Resonant enhancement can significantly increase transition probabilities.

Predicted half-lives could be as low as 10^22 years for certain candidates.

Precision atomic mass measurements are crucial for accurate predictions.

Abstract

The process of neutrinoless double electron capture ($0\nu$ECEC) is revisited for those cases where the two participating atoms are nearly degenerate in mass. The theoretical framework is the formalism of an oscillation of two atoms with different total lepton number (and parity), one of which can be in an excited state so that mass degeneracy is realized. In such a case and assuming light Majorana neutrinos, the two atoms will be in a mixed configuration with respect to the weak interaction. A resonant enhancement of transitions between such pairs of atoms will occur, which could be detected by the subsequent electromagnetic de-excitation of the excited state of the daughter atom and nucleus. Available data of atomic masses, as well as nuclear and atomic excitations are used to select the most likely candidates for such resonant $0\nu$ECEC transitions. Assuming an effective mass for the Majorana neutrino of 1 eV, some half-lives are predicted to be as low as $10^{22}$ years in the unitary limit.
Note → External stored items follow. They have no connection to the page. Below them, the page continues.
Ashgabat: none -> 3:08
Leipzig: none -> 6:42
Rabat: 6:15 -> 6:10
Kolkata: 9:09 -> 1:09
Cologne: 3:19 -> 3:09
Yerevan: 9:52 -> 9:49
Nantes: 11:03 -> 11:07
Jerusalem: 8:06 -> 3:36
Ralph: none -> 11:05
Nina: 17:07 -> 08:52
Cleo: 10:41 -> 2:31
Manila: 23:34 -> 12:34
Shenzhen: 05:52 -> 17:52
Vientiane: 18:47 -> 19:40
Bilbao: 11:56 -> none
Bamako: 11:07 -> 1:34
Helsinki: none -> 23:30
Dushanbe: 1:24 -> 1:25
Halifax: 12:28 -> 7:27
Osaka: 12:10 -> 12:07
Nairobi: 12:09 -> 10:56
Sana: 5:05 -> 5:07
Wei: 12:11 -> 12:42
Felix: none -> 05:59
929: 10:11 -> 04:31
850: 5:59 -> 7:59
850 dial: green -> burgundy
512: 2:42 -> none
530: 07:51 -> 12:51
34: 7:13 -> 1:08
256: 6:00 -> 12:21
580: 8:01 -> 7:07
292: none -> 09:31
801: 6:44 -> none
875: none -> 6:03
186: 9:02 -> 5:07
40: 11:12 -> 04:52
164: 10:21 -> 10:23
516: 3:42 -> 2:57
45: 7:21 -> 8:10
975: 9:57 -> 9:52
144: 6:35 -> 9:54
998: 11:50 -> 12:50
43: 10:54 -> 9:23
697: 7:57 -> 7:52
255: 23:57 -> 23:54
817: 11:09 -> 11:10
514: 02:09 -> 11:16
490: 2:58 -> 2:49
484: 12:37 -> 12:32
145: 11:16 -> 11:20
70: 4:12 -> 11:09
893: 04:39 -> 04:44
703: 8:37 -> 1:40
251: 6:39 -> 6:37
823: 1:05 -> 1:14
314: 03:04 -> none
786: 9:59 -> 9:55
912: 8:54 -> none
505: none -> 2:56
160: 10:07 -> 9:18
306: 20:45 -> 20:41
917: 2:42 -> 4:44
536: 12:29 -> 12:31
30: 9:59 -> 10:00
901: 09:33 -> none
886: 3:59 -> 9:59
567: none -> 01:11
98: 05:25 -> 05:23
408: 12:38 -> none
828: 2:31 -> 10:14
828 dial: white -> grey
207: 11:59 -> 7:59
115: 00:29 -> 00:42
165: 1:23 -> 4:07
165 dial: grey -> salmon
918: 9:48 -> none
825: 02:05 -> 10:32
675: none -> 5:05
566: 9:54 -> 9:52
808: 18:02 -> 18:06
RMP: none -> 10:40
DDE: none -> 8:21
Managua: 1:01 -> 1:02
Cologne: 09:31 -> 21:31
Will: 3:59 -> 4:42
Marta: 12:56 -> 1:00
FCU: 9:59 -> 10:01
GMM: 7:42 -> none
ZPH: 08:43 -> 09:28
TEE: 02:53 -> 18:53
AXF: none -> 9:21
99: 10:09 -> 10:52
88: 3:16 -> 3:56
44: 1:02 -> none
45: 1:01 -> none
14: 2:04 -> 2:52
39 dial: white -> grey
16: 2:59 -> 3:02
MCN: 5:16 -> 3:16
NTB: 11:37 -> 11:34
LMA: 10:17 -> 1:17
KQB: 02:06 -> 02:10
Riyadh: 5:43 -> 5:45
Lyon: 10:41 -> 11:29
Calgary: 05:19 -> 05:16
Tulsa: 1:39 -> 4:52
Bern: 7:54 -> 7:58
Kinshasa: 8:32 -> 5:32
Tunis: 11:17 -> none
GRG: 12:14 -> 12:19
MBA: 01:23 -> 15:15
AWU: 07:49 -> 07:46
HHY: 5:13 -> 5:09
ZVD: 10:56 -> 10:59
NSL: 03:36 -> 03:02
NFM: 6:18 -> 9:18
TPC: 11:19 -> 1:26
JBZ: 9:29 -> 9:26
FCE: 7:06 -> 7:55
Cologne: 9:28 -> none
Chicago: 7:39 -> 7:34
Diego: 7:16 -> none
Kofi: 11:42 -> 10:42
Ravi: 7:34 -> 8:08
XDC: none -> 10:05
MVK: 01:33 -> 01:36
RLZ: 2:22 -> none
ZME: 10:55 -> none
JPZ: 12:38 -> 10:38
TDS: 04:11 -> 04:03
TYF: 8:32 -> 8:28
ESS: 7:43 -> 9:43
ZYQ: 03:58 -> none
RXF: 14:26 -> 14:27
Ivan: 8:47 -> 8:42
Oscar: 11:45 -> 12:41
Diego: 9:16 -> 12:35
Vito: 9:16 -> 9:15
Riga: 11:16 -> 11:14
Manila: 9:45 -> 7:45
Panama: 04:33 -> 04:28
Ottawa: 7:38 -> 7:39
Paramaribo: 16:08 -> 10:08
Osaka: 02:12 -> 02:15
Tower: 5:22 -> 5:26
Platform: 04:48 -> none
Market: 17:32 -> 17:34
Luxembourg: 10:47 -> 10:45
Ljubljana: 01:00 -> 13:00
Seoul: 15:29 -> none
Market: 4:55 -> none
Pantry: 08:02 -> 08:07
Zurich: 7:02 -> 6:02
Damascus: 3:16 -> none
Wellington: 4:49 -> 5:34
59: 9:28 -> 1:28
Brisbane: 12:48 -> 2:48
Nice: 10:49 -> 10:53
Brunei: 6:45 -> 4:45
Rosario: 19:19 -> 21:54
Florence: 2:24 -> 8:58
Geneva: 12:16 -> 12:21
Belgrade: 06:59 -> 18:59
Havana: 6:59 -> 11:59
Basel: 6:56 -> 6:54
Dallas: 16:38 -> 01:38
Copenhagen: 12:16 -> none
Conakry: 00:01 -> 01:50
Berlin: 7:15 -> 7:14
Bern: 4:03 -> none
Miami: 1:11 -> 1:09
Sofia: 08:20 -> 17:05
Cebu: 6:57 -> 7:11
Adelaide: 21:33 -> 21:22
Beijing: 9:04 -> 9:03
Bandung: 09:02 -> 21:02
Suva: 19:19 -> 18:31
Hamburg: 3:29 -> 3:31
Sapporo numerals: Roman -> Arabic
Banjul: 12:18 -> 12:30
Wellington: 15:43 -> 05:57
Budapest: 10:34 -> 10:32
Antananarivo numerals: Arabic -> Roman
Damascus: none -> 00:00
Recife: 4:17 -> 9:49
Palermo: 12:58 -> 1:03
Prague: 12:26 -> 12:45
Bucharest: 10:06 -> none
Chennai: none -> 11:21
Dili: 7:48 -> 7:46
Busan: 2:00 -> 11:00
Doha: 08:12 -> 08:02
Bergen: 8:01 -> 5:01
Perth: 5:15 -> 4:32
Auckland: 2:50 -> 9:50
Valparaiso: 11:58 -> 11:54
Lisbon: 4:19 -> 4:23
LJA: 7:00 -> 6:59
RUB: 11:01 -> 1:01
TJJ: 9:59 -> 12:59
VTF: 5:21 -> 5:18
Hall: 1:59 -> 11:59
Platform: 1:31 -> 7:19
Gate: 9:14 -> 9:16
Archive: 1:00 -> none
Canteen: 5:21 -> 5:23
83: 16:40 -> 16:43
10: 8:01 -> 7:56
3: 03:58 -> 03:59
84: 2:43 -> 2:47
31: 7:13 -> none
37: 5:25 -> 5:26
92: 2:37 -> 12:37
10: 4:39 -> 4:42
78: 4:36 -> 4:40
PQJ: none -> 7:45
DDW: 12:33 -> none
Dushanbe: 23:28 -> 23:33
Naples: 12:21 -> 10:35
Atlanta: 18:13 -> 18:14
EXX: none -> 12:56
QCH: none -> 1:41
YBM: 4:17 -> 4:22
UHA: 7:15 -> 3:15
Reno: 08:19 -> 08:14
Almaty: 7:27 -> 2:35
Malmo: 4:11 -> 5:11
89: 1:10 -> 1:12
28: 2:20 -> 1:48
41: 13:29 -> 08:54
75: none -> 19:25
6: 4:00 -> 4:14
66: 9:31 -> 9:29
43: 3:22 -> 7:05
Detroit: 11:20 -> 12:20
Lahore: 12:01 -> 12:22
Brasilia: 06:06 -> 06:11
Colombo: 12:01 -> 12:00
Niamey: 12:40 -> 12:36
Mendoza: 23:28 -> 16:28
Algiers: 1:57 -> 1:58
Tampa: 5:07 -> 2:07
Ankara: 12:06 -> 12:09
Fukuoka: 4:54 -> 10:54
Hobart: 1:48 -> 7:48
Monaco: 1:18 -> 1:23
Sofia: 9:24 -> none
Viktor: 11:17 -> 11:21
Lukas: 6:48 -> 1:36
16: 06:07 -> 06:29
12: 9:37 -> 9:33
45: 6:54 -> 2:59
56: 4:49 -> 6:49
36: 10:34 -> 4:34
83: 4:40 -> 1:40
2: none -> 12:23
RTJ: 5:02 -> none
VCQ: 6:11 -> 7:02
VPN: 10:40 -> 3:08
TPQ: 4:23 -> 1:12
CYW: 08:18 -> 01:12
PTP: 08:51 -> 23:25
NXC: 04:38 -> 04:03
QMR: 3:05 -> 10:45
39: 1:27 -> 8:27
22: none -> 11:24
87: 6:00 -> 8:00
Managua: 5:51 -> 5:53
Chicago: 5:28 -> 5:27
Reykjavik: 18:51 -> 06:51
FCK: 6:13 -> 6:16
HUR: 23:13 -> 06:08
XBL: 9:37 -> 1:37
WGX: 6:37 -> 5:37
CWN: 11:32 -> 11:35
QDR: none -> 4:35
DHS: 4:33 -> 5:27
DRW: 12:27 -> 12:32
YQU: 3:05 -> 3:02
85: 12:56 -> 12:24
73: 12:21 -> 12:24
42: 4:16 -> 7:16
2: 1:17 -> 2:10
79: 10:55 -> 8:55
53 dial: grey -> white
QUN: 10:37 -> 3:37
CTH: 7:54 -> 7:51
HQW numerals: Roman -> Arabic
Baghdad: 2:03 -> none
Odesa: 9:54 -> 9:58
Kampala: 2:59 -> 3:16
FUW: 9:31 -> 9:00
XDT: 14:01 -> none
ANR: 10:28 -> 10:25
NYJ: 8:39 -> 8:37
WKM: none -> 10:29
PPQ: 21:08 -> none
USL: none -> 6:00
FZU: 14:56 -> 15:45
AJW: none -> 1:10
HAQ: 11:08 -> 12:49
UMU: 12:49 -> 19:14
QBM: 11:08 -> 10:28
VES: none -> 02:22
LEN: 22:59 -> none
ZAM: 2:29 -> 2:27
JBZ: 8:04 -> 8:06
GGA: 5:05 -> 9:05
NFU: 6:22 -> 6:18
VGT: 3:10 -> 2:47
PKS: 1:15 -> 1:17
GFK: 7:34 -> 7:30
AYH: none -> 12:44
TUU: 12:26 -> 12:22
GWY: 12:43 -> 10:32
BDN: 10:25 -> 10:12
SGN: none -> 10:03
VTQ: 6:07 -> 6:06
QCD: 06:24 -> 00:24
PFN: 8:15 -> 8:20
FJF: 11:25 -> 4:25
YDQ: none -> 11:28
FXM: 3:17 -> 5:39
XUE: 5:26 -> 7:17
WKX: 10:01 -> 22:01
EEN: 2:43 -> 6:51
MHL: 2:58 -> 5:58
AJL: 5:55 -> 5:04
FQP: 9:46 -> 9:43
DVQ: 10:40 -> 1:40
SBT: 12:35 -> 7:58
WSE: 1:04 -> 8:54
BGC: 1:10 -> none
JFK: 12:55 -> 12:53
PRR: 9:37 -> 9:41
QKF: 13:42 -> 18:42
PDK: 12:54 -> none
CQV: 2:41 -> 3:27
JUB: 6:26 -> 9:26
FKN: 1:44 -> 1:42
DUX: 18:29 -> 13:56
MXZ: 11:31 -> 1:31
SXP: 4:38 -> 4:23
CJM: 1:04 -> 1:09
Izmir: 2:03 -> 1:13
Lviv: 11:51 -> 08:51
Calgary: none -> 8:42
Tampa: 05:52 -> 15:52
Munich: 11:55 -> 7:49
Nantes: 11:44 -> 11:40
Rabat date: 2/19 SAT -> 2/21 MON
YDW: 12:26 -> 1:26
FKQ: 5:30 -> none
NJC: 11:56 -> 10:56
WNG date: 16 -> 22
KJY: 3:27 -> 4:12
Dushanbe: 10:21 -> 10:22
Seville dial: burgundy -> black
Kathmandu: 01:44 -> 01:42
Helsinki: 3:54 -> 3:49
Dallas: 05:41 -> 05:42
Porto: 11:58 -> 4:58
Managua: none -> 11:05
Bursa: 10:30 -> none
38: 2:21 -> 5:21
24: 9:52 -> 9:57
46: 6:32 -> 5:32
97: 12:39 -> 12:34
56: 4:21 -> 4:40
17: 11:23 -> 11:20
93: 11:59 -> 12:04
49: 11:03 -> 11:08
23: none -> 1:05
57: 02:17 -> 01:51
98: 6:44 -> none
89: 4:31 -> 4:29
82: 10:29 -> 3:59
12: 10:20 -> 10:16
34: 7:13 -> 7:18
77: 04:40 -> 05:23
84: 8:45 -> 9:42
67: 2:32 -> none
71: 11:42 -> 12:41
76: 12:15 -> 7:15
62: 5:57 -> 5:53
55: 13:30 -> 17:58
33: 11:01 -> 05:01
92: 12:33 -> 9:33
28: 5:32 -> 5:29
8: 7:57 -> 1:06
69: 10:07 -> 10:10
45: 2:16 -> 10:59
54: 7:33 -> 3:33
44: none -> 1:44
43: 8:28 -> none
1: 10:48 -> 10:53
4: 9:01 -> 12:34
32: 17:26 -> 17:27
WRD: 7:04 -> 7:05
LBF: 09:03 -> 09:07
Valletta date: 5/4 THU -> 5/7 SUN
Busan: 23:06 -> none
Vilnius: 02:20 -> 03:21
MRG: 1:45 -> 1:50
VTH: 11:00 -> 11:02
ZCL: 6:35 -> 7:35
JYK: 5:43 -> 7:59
It is argued that, in order to obtain more accurate predictions for the $0\nu$ECEC half-lives, precision mass measurements of the atoms involved are necessary, which can readily be accomplished by today's high precision Penning traps. Further advancements also require a better understanding of high-lying excited states of the final nuclei (i.e. excitation energy, angular momentum and parity) and the calculation of the nuclear matrix elements.